Elizabeth Zhang ’22 Named 2022 U.S. Presidential Scholar

Elizabeth Zhang ’22 was honored as a 2022 U.S. Presidential Scholar, a title received by 161 high school seniors across the nation, in the general academics track. The program recognizes and honors some of the most distinguished and talented graduating seniors around the nation.

The U.S. President Scholars Program was established in 1964 by President Lyndon B. Johnson, admitting students from three tracks: general academic achievements, the arts, and career and technical studies. Over 4,000 students, who are selected by the DVD program based on standardized testing scores, apply to go through the rigorous selection process every year.

Looking up to last year’s winner Erik Wang ’21 from Andover who was a mentor figure to her, Zhang felt as though becoming a Presidential Scholar was out of her reach.

“I felt like [Presidential Scholar] was something I could never attain. Last year, the winner from the school was Eric Wang, and he was very much a mentor figure to me. He just did so many cool things. He was knowledgeable and passionate about pretty much everything. I felt like it was really unobtainable for me,” said Zhang.

Zhang believes that it was her love and passion towards everything she was involved in—from chemistry to scientific research to the magazine she created—that made her stand out as a potential scholar. Her interests and the people she met along the way all helped her grow and improve in different ways.

“I think part of the reason why I was selected was because I just love what I do. I loved the small moments in my research camp where we stayed up until 1 am on Discord voice calls, where we ended up regrouping into this magazine even after the program ended because we just loved science and bringing science to the world so much. I love Chemistry club—that’s like my heart and soul at Andover, being able to do cool wacky stuff with them,” said Zhang.

Chemistry has become one of Zhang’s main interests over the years. Her love for chemistry was sparked by the Chemistry 580 course she took in Lower year and continued to grow as she went on to compete in the U.S. Chemistry Olympiad, became involved in scientific research, and served as the Co-President of Chemistry Club at Andover.

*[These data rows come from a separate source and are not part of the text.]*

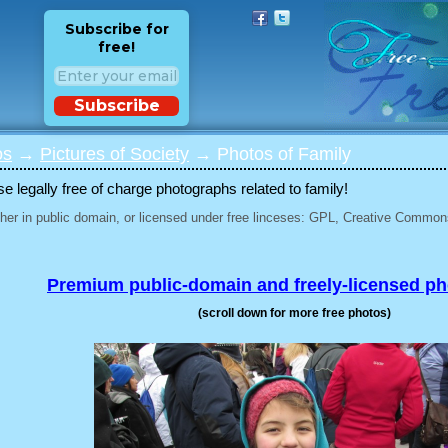
Subscribe for
free!
Subscribe
os
→
Pictures of Society
→ Photos of Family
 legally free of charge photographs related to family!
her in public domain, or licensed under free linceses: GPL, Creative Commons
Premium public-domain and freely-licensed p
(scroll down for more free photos)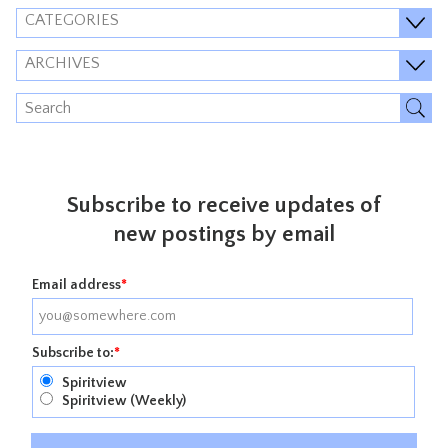
CATEGORIES
ARCHIVES
Subscribe to receive updates of
new postings by email
Email address
*
Subscribe to:
*
Spiritview
Spiritview (Weekly)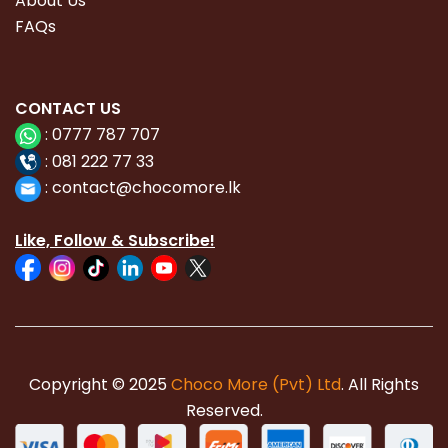
About Us
FAQs
CONTACT
US
:
0777 787 707
:
081 222 77 33
:
con
tact@chocomore.lk
Like, Follow & Subscribe!
Copyright © 2025
Choco More (Pvt) Ltd
. All Rights
Reserved.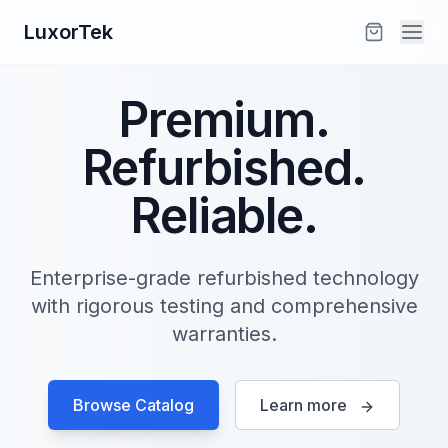
LuxorTek
Premium.
Refurbished.
Reliable.
Enterprise-grade refurbished technology
with rigorous testing and comprehensive
warranties.
Browse Catalog
Learn more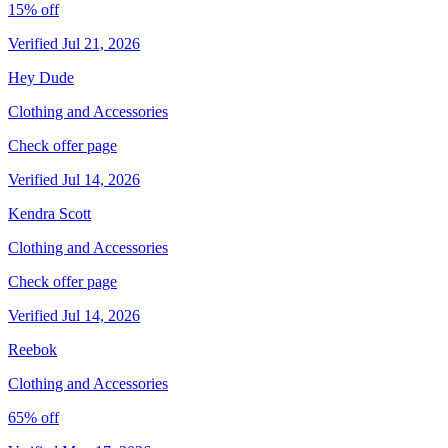
15% off
Verified Jul 21, 2026
Hey Dude
Clothing and Accessories
Check offer page
Verified Jul 14, 2026
Kendra Scott
Clothing and Accessories
Check offer page
Verified Jul 14, 2026
Reebok
Clothing and Accessories
65% off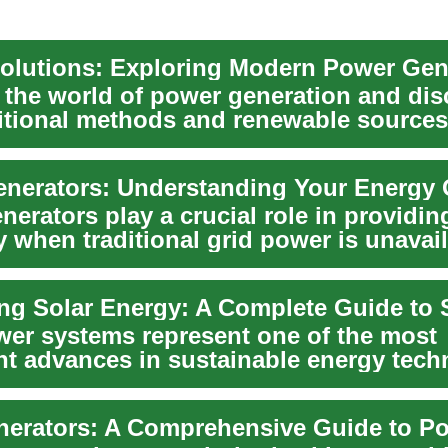
olutions: Exploring Modern Power Gen
o the world of power generation and dis
itional methods and renewable sources
ur en...
nerators: Understanding Your Energy 
erators play a crucial role in providin
ty when traditional grid power is unavai
..
wer systems represent one of the most
ant advances in sustainable energy tech
 homeown...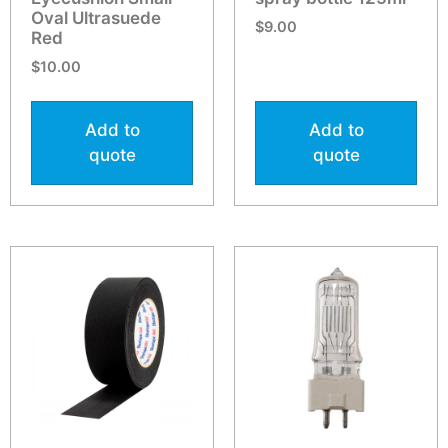
Oval Ultrasuede
$
9.00
Red
$
10.00
Add to
Add to
quote
quote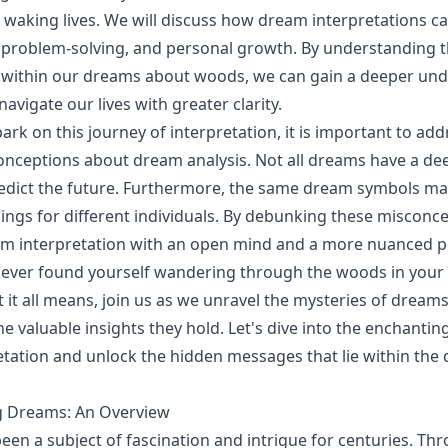
r waking lives. We will discuss how dream interpretations c
n, problem-solving, and personal growth. By understanding
within our dreams about woods, we can gain a deeper und
avigate our lives with greater clarity.
rk on this journey of interpretation, it is important to ad
ceptions about dream analysis. Not all dreams have a de
edict the future. Furthermore, the same dream symbols ma
ings for different individuals. By debunking these misconc
m interpretation with an open mind and a more nuanced pe
e ever found yourself wandering through the woods in your
 it all means, join us as we unravel the mysteries of drea
e valuable insights they hold. Let's dive into the enchantin
tation and unlock the hidden messages that lie within the 
 Dreams: An Overview
en a subject of fascination and intrigue for centuries. Th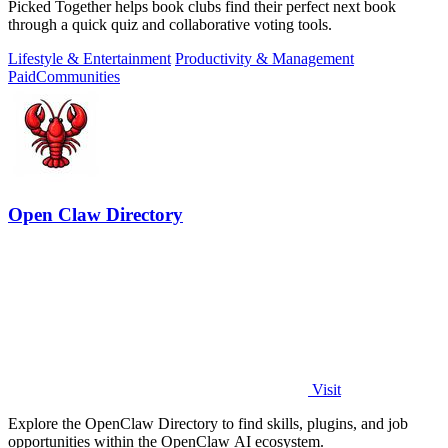
Picked Together helps book clubs find their perfect next book
through a quick quiz and collaborative voting tools.
Lifestyle & Entertainment
Productivity & Management
Paid
Communities
Open Claw Directory
Visit
Explore the OpenClaw Directory to find skills, plugins, and job
opportunities within the OpenClaw AI ecosystem.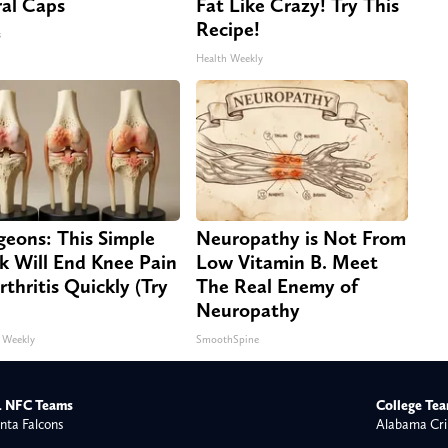
ral Caps
Fat Like Crazy! Try This
Recipe!
s
Health Weekly
geons: This Simple
Neuropathy is Not From
ck Will End Knee Pain
Low Vitamin B. Meet
rthritis Quickly (Try
The Real Enemy of
Neuropathy
 Weekly
SmoothSpine
 NFC Teams
College Te
nta Falcons
Alabama Cri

“When I was in Chemistry 580, where we finally got to really derive each of the equations and understand where they were coming from, it just seemed so intuitive. All the topics that seemed so disparate before seemed to come together. I was so fascinated that, in my free time, I started reading chemistry textbooks. I ended up doing the Chemistry Olympiad and that opened doors for me to do chemistry research,” said Zhang.

Zhang attended the Garcia Program at Stony Brook University, where she and a team of students conducted research about more sustainable ways to recycle waste. The research findings were later published in the American Chemical Society and the Materials Research Society conferences.

“It was really perfect for me, because it’s material science, and as a chemistry person, we use a lot of chemistry in material science. We decided to try and find a really sustainable, industrially-friendly way to recycle and repurpose waste fabric… We ended up finding a really simple method to just break it down completely into fibers just using citric acid and sodium nitrate, two very eco-friendly materials,” said Zhang.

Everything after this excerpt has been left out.